### Work instructions
Wherever an image appears in the data, omit it and copy all the remaining text word for word.

------ Provided entries

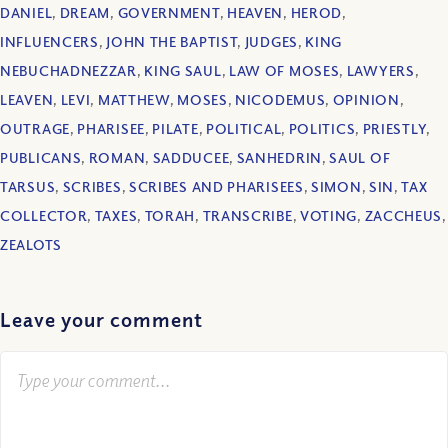
DANIEL
,
DREAM
,
GOVERNMENT
,
HEAVEN
,
HEROD
,
INFLUENCERS
,
JOHN THE BAPTIST
,
JUDGES
,
KING
NEBUCHADNEZZAR
,
KING SAUL
,
LAW OF MOSES
,
LAWYERS
,
LEAVEN
,
LEVI
,
MATTHEW
,
MOSES
,
NICODEMUS
,
OPINION
,
OUTRAGE
,
PHARISEE
,
PILATE
,
POLITICAL
,
POLITICS
,
PRIESTLY
,
PUBLICANS
,
ROMAN
,
SADDUCEE
,
SANHEDRIN
,
SAUL OF
TARSUS
,
SCRIBES
,
SCRIBES AND PHARISEES
,
SIMON
,
SIN
,
TAX
COLLECTOR
,
TAXES
,
TORAH
,
TRANSCRIBE
,
VOTING
,
ZACCHEUS
,
ZEALOTS
Leave your comment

------------

### Solution to this exercise
DANIEL
,
DREAM
,
GOVERNMENT
,
HEAVEN
,
HEROD
,
INFLUENCERS
,
JOHN THE BAPTIST
,
JUDGES
,
KING
NEBUCHADNEZZAR
,
KING SAUL
,
LAW OF MOSES
,
LAWYERS
,
LEAVEN
,
LEVI
,
MATTHEW
,
MOSES
,
NICODEMUS
,
OPINION
,
OUTRAGE
,
PHARISEE
,
PILATE
,
POLITICAL
,
POLITICS
,
PRIESTLY
,
PUBLICANS
,
ROMAN
,
SADDUCEE
,
SANHEDRIN
,
SAUL OF
TARSUS
,
SCRIBES
,
SCRIBES AND PHARISEES
,
SIMON
,
SIN
,
TAX
COLLECTOR
,
TAXES
,
TORAH
,
TRANSCRIBE
,
VOTING
,
ZACCHEUS
,
ZEALOTS
Leave your comment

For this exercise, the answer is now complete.